▸ **Your goal**:
Scan the lines below; pull out those with "ExcelConf".

Document layout detection data
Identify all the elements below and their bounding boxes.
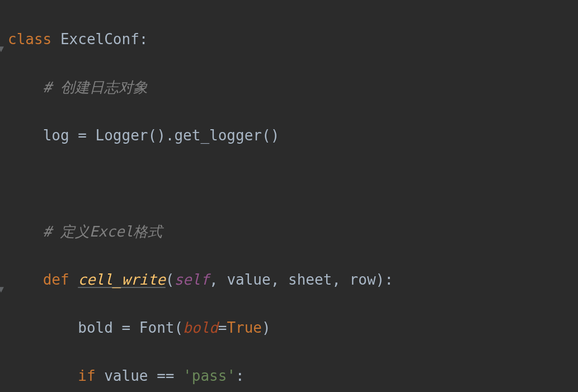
op-token: = [69, 127, 96, 144]
punct: : [384, 271, 393, 288]
punct: : [139, 31, 148, 48]
op-token: = [218, 319, 227, 336]
code-line[interactable]: ▾class ExcelConf: [0, 27, 578, 51]
punct: ( [174, 319, 183, 336]
kwarg-token: bold [183, 319, 218, 336]
punct: , [271, 271, 288, 288]
comment-token: # 创建日志对象 [43, 79, 148, 96]
punct: ) [262, 319, 271, 336]
code-line[interactable]: bold = Font(bold=True) [0, 316, 578, 340]
ident-token: bold [78, 319, 113, 336]
code-line[interactable]: # 创建日志对象 [0, 75, 578, 100]
punct: ( [148, 127, 157, 144]
punct: ( [166, 271, 175, 288]
self-token: self [174, 271, 209, 288]
class-name-token: ExcelConf [60, 31, 139, 48]
punct: , [209, 271, 227, 288]
op-token: == [148, 367, 183, 384]
param-token: sheet [288, 271, 332, 288]
comment-token: # 定义Excel格式 [43, 223, 163, 240]
const-token: True [227, 319, 262, 336]
punct: ) [157, 127, 166, 144]
fold-icon[interactable]: ▾ [0, 36, 3, 43]
code-line[interactable]: ▾ def cell_write(self, value, sheet, row… [0, 268, 578, 292]
code-editor[interactable]: ▾class ExcelConf: # 创建日志对象 log = Logger(… [0, 0, 578, 392]
keyword: class [8, 31, 51, 48]
param-token: row [350, 271, 376, 288]
keyword: if [78, 367, 95, 384]
keyword: def [43, 271, 69, 288]
fold-icon[interactable]: ▾ [0, 277, 3, 284]
punct: ( [262, 127, 271, 144]
code-line[interactable]: log = Logger().get_logger() [0, 124, 578, 148]
punct: ) [271, 127, 280, 144]
op-token: = [113, 319, 139, 336]
call-token: get_logger [174, 127, 262, 144]
call-token: Font [139, 319, 175, 336]
param-token: value [227, 271, 270, 288]
code-line[interactable]: if value == 'pass': [0, 364, 578, 388]
code-line[interactable] [0, 172, 578, 196]
code-line[interactable]: # 定义Excel格式 [0, 220, 578, 244]
call-token: Logger [96, 127, 148, 144]
punct: , [332, 271, 349, 288]
func-name-token: cell_write [78, 271, 166, 288]
punct: . [166, 127, 175, 144]
ident-token: log [43, 127, 69, 144]
punct: : [236, 367, 245, 384]
punct: ) [376, 271, 385, 288]
ident-token: value [104, 367, 148, 384]
string-token: 'pass' [183, 367, 236, 384]
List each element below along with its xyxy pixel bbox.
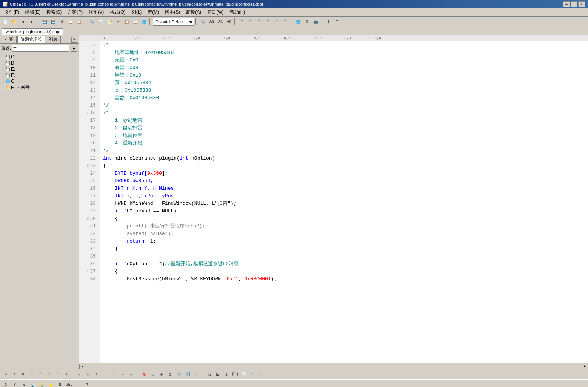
btb-bold[interactable]: B — [2, 370, 10, 379]
menu-script[interactable]: 脚本(S) — [162, 8, 183, 16]
tb-paste[interactable]: 📋 — [131, 18, 140, 26]
btb-btn9[interactable]: ⇒ — [119, 370, 127, 379]
tb-btn6[interactable]: 🔍 — [88, 18, 96, 26]
tree-item-c[interactable]: ⊞ 💾 C: — [1, 54, 78, 60]
btb-btn18[interactable]: Σ — [248, 370, 257, 379]
btb-btn6[interactable]: ↕ — [92, 370, 101, 379]
sidebar-tab-list[interactable]: 列表 — [46, 36, 61, 43]
code-container[interactable]: □7 8 9 10 11 12 13 14 15 □16 17 18 19 20… — [79, 41, 588, 363]
btb-btn2[interactable]: ≡ — [36, 370, 45, 379]
btb-italic[interactable]: I — [10, 370, 18, 379]
sidebar-close-btn[interactable]: ✕ — [71, 37, 77, 43]
tree-item-ftp[interactable]: ⊞ 📁 FTP 帐号 — [1, 84, 78, 91]
tree-item-g[interactable]: ⊞ 🌐 G: — [1, 78, 78, 84]
tb-btn4[interactable]: 📋 — [66, 18, 75, 26]
fold-16[interactable]: □ — [87, 109, 89, 117]
menu-project[interactable]: 方案(P) — [65, 8, 86, 16]
menu-format[interactable]: 格式(O) — [107, 8, 128, 16]
hscroll-right-btn[interactable]: ▶ — [582, 364, 588, 369]
tb-btn12[interactable]: Aa — [216, 18, 225, 26]
btb-indent[interactable]: → — [75, 370, 83, 379]
tb-btn20[interactable]: 🌐 — [294, 18, 302, 26]
tb-open[interactable]: 📂 — [10, 18, 18, 26]
fold-23[interactable]: □ — [87, 162, 89, 170]
tb-find[interactable]: 🔍 — [199, 18, 207, 26]
btb-btn13[interactable]: ⊡ — [166, 370, 174, 379]
bt2-win[interactable]: ⊞ — [74, 381, 82, 387]
tb-btn15[interactable]: ≡ — [246, 18, 255, 26]
tb-btn11[interactable]: Aa — [208, 18, 216, 26]
menu-window[interactable]: 窗口(W) — [204, 8, 226, 16]
tree-item-f[interactable]: ⊞ 💾 F: — [1, 72, 78, 78]
menu-help[interactable]: 帮助(H) — [227, 8, 248, 16]
maximize-button[interactable]: □ — [571, 1, 577, 7]
fold-30[interactable]: □ — [87, 215, 89, 223]
menu-column[interactable]: 列(L) — [129, 8, 145, 16]
tb-info[interactable]: ℹ — [324, 18, 332, 26]
menu-edit[interactable]: 编辑(E) — [22, 8, 43, 16]
btb-underline[interactable]: U — [19, 370, 27, 379]
bt2-question[interactable]: ? — [83, 381, 91, 387]
tb-btn16[interactable]: ≡ — [255, 18, 263, 26]
tb-copy[interactable]: 📋 — [123, 18, 131, 26]
tab-main-file[interactable]: winmine_plugin(console).cpp — [2, 28, 63, 35]
tb-btn9[interactable]: ✂ — [114, 18, 122, 26]
bt2-star[interactable]: ⭐ — [47, 381, 55, 387]
tb-save[interactable]: 💾 — [40, 18, 49, 26]
bt2-yahoo[interactable]: Y — [11, 381, 19, 387]
btb-anchor[interactable]: ⚓ — [222, 370, 231, 379]
tb-btn22[interactable]: 📺 — [311, 18, 320, 26]
btb-btn10[interactable]: ✂ — [127, 370, 135, 379]
btb-btn16[interactable]: ? — [192, 370, 200, 379]
tb-print[interactable]: 🖨 — [58, 18, 66, 26]
btb-btn12[interactable]: ⊙ — [157, 370, 166, 379]
btb-btn17[interactable]: 📊 — [240, 370, 248, 379]
tb-help[interactable]: ? — [333, 18, 341, 26]
tb-btn13[interactable]: Aa — [225, 18, 233, 26]
btb-image[interactable]: 🖼 — [214, 370, 222, 379]
code-lines[interactable]: /* 地图基地址：0x01005340 无雷：0x0F 有雷：0x8F — [100, 41, 588, 363]
close-button[interactable]: ✕ — [578, 1, 585, 7]
btb-btn4[interactable]: ≡ — [54, 370, 62, 379]
bt2-bulb[interactable]: 💡 — [38, 381, 46, 387]
btb-outdent[interactable]: ← — [84, 370, 92, 379]
bt2-php[interactable]: php — [65, 381, 73, 387]
menu-advanced[interactable]: 高级(A) — [183, 8, 204, 16]
tb-btn14[interactable]: ≡ — [238, 18, 246, 26]
tb-btn7[interactable]: 📊 — [97, 18, 105, 26]
btb-btn11[interactable]: ☑ — [149, 370, 157, 379]
tb-new[interactable]: 📄 — [2, 18, 10, 26]
filter-apply-btn[interactable]: ▶ — [71, 45, 77, 52]
tb-btn5[interactable]: 📋 — [75, 18, 83, 26]
btb-btn15[interactable]: 🔢 — [183, 370, 192, 379]
bt2-google[interactable]: G — [2, 381, 10, 387]
fold-7[interactable]: □ — [90, 41, 92, 49]
tb-btn19[interactable]: ≡ — [281, 18, 289, 26]
menu-search[interactable]: 搜索(S) — [43, 8, 65, 16]
tb-saveall[interactable]: 💾 — [49, 18, 57, 26]
filter-input[interactable] — [12, 45, 69, 52]
btb-btn7[interactable]: ↓ — [101, 370, 109, 379]
btb-btn5[interactable]: A — [62, 370, 71, 379]
tree-item-d[interactable]: ⊞ 💾 D: — [1, 60, 78, 66]
menu-macro[interactable]: 宏(M) — [145, 8, 162, 16]
btb-table[interactable]: 🗂 — [205, 370, 213, 379]
bt2-wiki[interactable]: W — [20, 381, 28, 387]
minimize-button[interactable]: ─ — [563, 1, 570, 7]
btb-bookmark[interactable]: 🔖 — [140, 370, 148, 379]
menu-view[interactable]: 视图(V) — [86, 8, 107, 16]
tb-back[interactable]: ◀ — [19, 18, 27, 26]
btb-btn1[interactable]: ≡ — [28, 370, 36, 379]
hscroll-left-btn[interactable]: ◀ — [79, 364, 85, 369]
sidebar-tab-open[interactable]: 打开 — [2, 36, 17, 43]
tb-btn10[interactable]: 🌐 — [140, 18, 148, 26]
btb-btn14[interactable]: 📎 — [175, 370, 183, 379]
tb-forward[interactable]: ▶ — [28, 18, 36, 26]
menu-file[interactable]: 文件(F) — [2, 8, 22, 16]
horizontal-scrollbar[interactable]: ◀ ▶ — [79, 363, 588, 369]
sidebar-tab-explorer[interactable]: 资源管理器 — [17, 36, 45, 43]
bt2-n[interactable]: N — [56, 381, 64, 387]
btb-btn19[interactable]: ? — [257, 370, 265, 379]
tb-btn21[interactable]: 🖥 — [303, 18, 311, 26]
fold-37[interactable]: □ — [87, 268, 89, 275]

▸ **Task output**:
code-line[interactable]: ▾class ExcelConf: [0, 27, 578, 51]
class-name-token: ExcelConf [60, 31, 139, 48]
code-editor[interactable]: ▾class ExcelConf: # 创建日志对象 log = Logger(… [0, 0, 578, 392]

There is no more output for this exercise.